Extracting substring of variable length

Greetings,

i am looking for a solution to reliably extract a phone number of variable length from a String.

The String looks like this, with the part i need to extract being +8613920001234 :

+CMGR: "REC UNREAD","+8613920001234","","12/12/13,15:08:55+50"

What i have tried so far is this quite nasty piece, which works kind of but only when specifying the length of the number i need:

(sms.substring(sms.indexOf("READ\",\"")+7,sms.indexOf("READ\",\"")+21)).toCharArray(phonenumber_new,20);

I guess whats needed is to somehow extract everything between READ"," and the following ",. I would be most grateful for any insights or approaches.

Peace and have a good day.

Does this help http://www.cplusplus.com/reference/string/string/find/

Does this help

Not when using a String. Which OP should not be.

Easy:

  1. zero the target string;
  2. search for '+' til the end of the source string;
  3. from there, copy to '"', or end of the source string.
  4. done.

PaulS:

Does this help

Not when using a String. Which OP should not be.

Ah, so String is based on string. I assumed they were different as peoples have highlighted an OP's post asking when they say string did they mean String or string.

Hi there - the current source string is a String (capital S), the one i should not be using according to PaulS :frowning:
I'll try to follow what dhenry said, but especially the "search for '+' til the end of the source string;" is something i am not sure about how to do yet.

Ah, so String is based on string.

A String object wraps a NULL terminated char array. That is not quite the same thing as being based on a string.

Typically, when we ask of the OP means string or String, it is because they say one and then post some code that uses the other, or they don't post any/adequate code to make it possible to determine.

The correct way to parse those lines is to parse them!

That means you need to count ',' separators (but ignore them when inside string quotes). This will get you to the correct
column, and you can extract the string-quote delimited string from there.

Unfortunately proper parsing is often quite complex (string quotes can be escaped inside a string for instance) so
on a tiny little microcontroller its tempting to take shortcuts... Can come back to bite you later though.

a quick hack to extract with 2 pointers, one to find the start and one to find the end of the string

char s[] = "+CMGR: \"REC UNREAD\",\"+8613920001234\",\"\",\"12/12/13,15:08:55+50\""; // note that the \" are escaped with a \\..
char t[20];

void setup()
{
  int len = strip(s, t);
  
  Serial.begin(9600);
  Serial.println("start");
  Serial.println(len);
  Serial.print(t);
}

void loop()
{}


// dedicated function to strip second field which is ... not so elegant ...
int strip(char * in, char * out)
{
  char *p = in;
  // find start of second field
  while (',' != *p++);
  if (*p =='\"') p++;
  // find endpoint
  char *q = p+1;
  while ('\"' != *q++);  // should also test for end of string ... first ...
  q--;  //we know we have gone 1 byte to far 
  int len = q - p;  // warning pointer math
  strncpy(out, p, len);
  return len;
}

The out variable is never used... 8)

oops, copied too fast .... will fix it ..

... done ...

is there any way to do what i wanted when using a String at all?

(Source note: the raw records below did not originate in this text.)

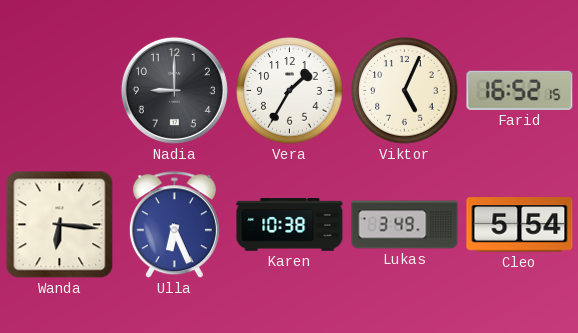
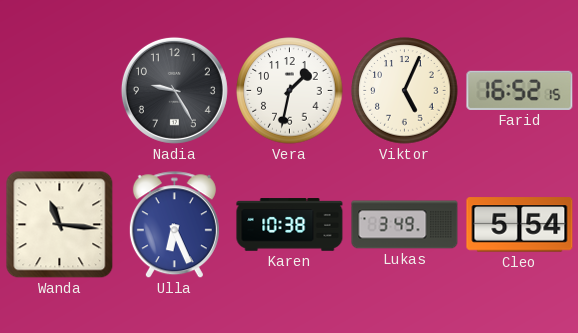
Nadia: 9:00 -> 9:25
Vera: 1:35 -> 1:32
Wanda: 6:16 -> 11:16
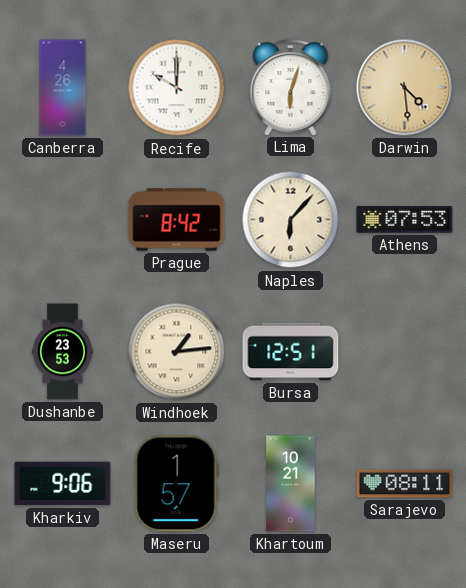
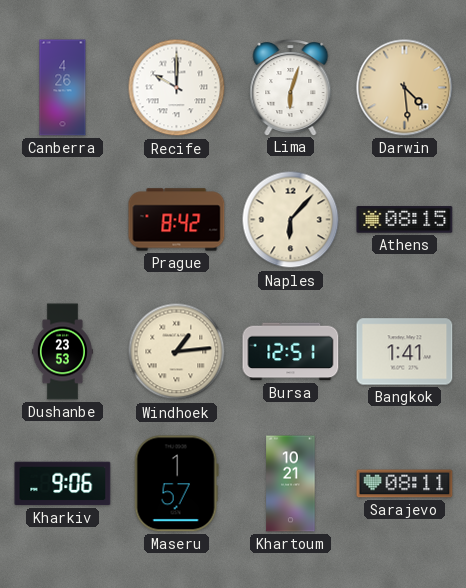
Athens: 07:53 -> 08:15
Bangkok: none -> 1:41
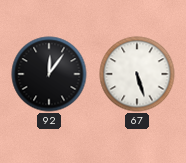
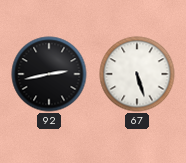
92: 12:06 -> 2:43
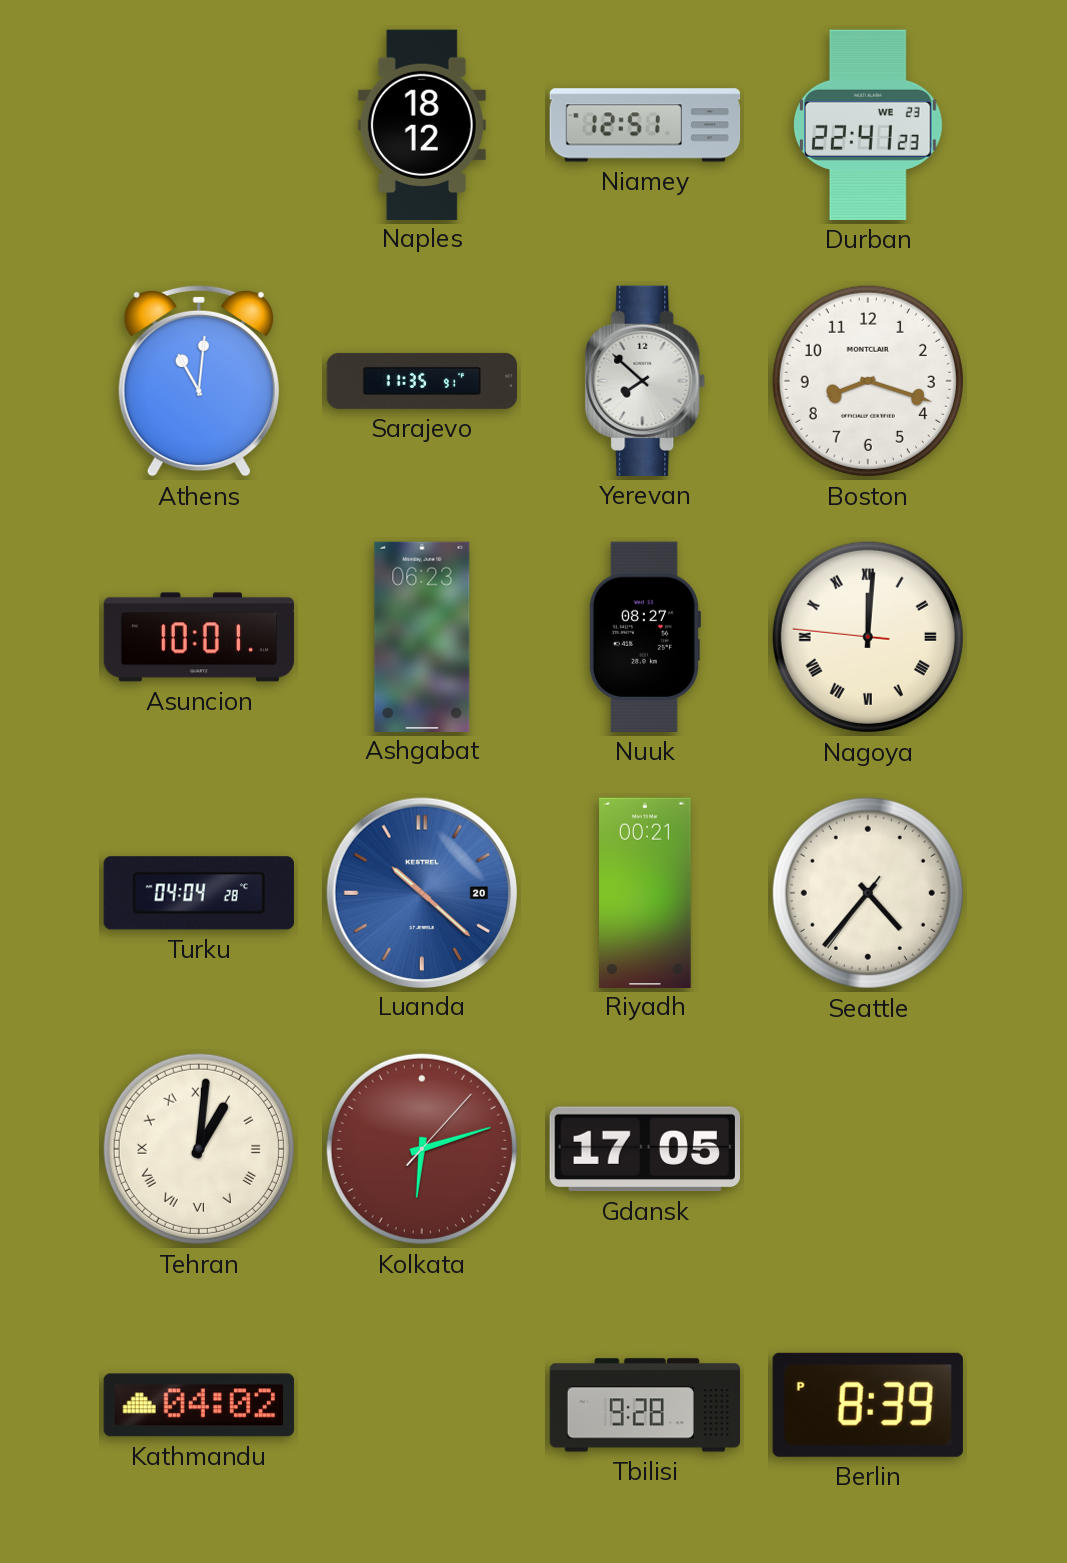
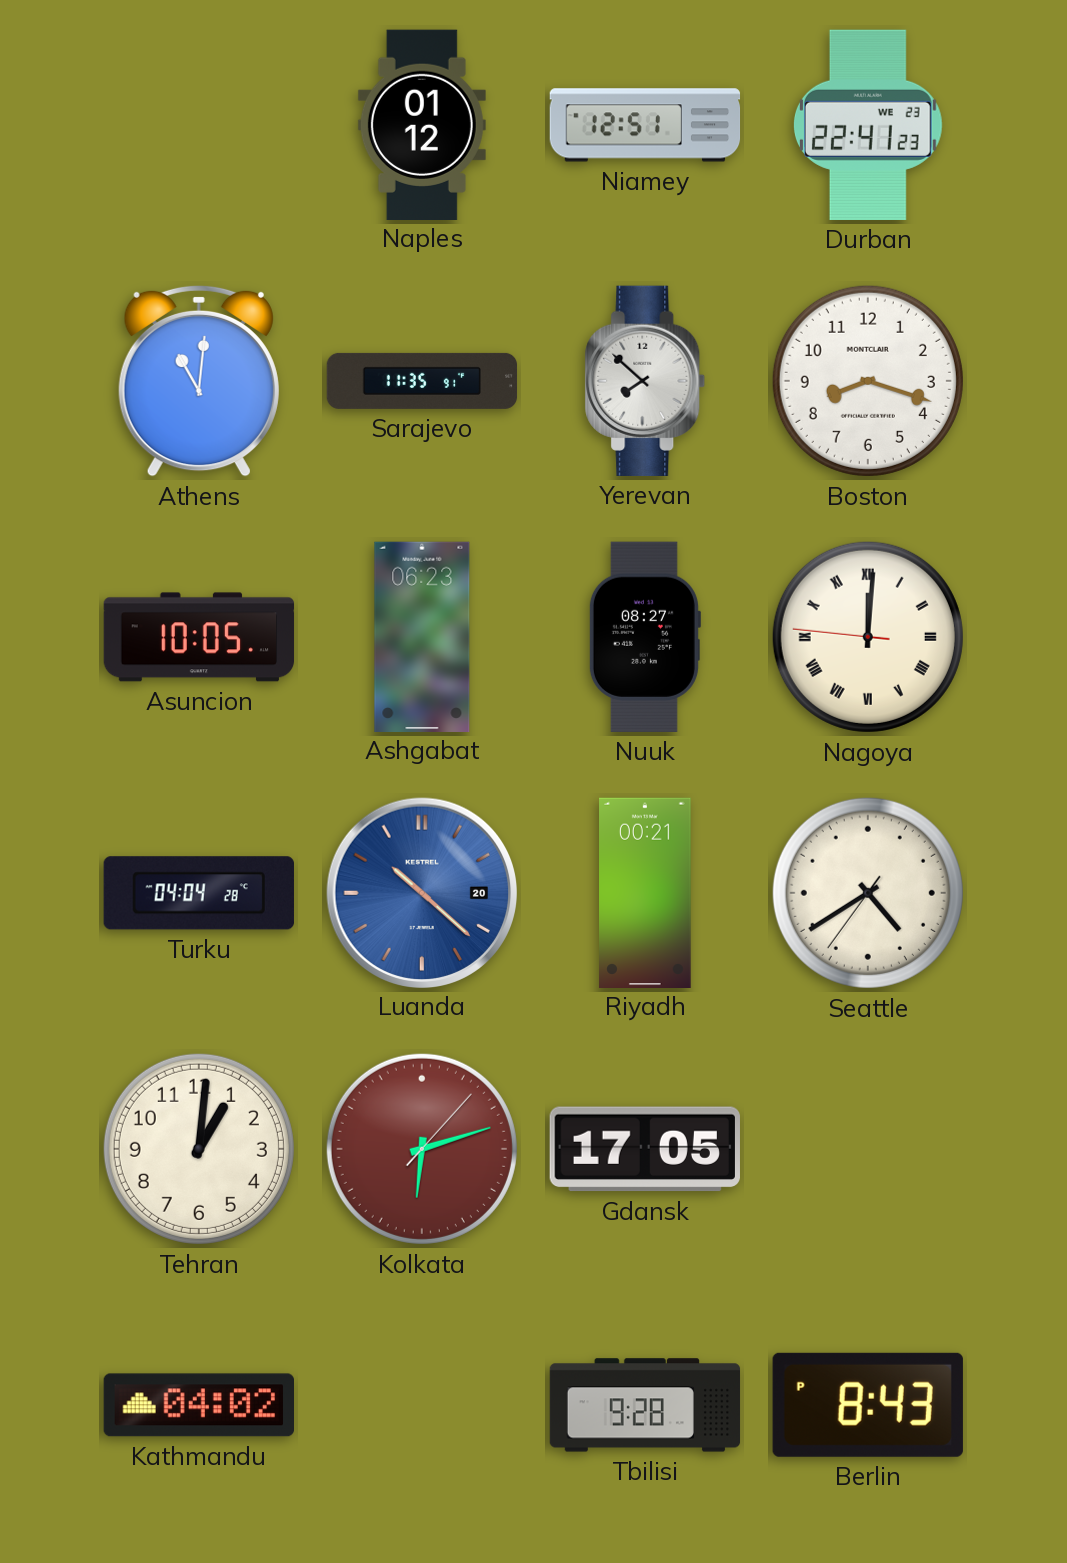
Naples: 18:12 -> 01:12
Asuncion: 10:01 -> 10:05
Seattle: 4:36 -> 4:39
Tehran numerals: Roman -> Arabic
Berlin: 8:39 -> 8:43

I mean extract a substring of variable length from a String, not from a string[]

is there any way to do what i wanted when using a String at all? I mean extract a substring of variable length from a String, not from a string[]

Yes. The methodology is exactly the same. Find the start position. Find the end position. Extract the data in between.

I recommend steel toed shoes while you shoot yourself in the foot. Less damage to your foot that way.

Below has the various methods to slice/dice a String. What method you use depends on how the string is constructed and how consistant the data is inside the String. The number starts after the second + in the string, so that might be a start locator for capturing the number string. Probably several interesting ways to solve the issue. The substring function might be of interest.

+CMGR: "REC UNREAD","+8613920001234","","12/12/13,15:08:55+50"

readString1 = (readString.substring(20,43));

As part of a larger project I'm writing a "string" object (note "object" not "class", it's all C not C++) and one of the methods extracts a field of variable length at a variable location. You just supply the delimiters.

So I thought I'd plug your string into it and see if it worked.

	string * str;
	char my_char_array [100];
	char * nmea  = "+CMGR: \"REC UNREAD\",\"+8613920001234\",\"\",\"12/12/13,15:08:55+50\"";

	str = stringCreate(100);
	stringLoadFromArray(str, nmea);
	stringGetField(str, 2, "+\"", my_char_array);
	printf("%s\n", my_char_array);					// prints 8613920001234

It does.

All of what I'm doing is for an ARM but that said this sort of function is just C so should run on anything and I plan to port it across to the Arduino one day.


Rob

	printf("%s\n", s);					// prints 8613920001234

Where the heck did s come from?

Oops, my bad. Tried to clean the snippet up and only did half the job.

Fixed.


Rob

Simple extraction of the phone number of the below string (copy string, paste in the serial monitor and send to the arduino to test).

+CMGR: "REC UNREAD","+8613920001234","","12/12/13,15:08:55+50"

// zoomkat 7-30-11 serial I/O string test
// type a string in serial monitor. then send or enter
// for IDE 0019 and later

String readString;
String finalstring;

void setup() {
  Serial.begin(9600);
  Serial.println("serial test 0021"); // so I can keep track of what is loaded
}

void loop() {

  while (Serial.available()) {
    delay(2);  //delay to allow byte to arrive in input buffer
    char c = Serial.read();
    readString += c;
  }

  if (readString.length() >0) {
    Serial.println(readString);
    finalstring = readString.substring(21, 35);
   Serial.println(finalstring); 

    readString="";
    finalstring=""; 
  } 
}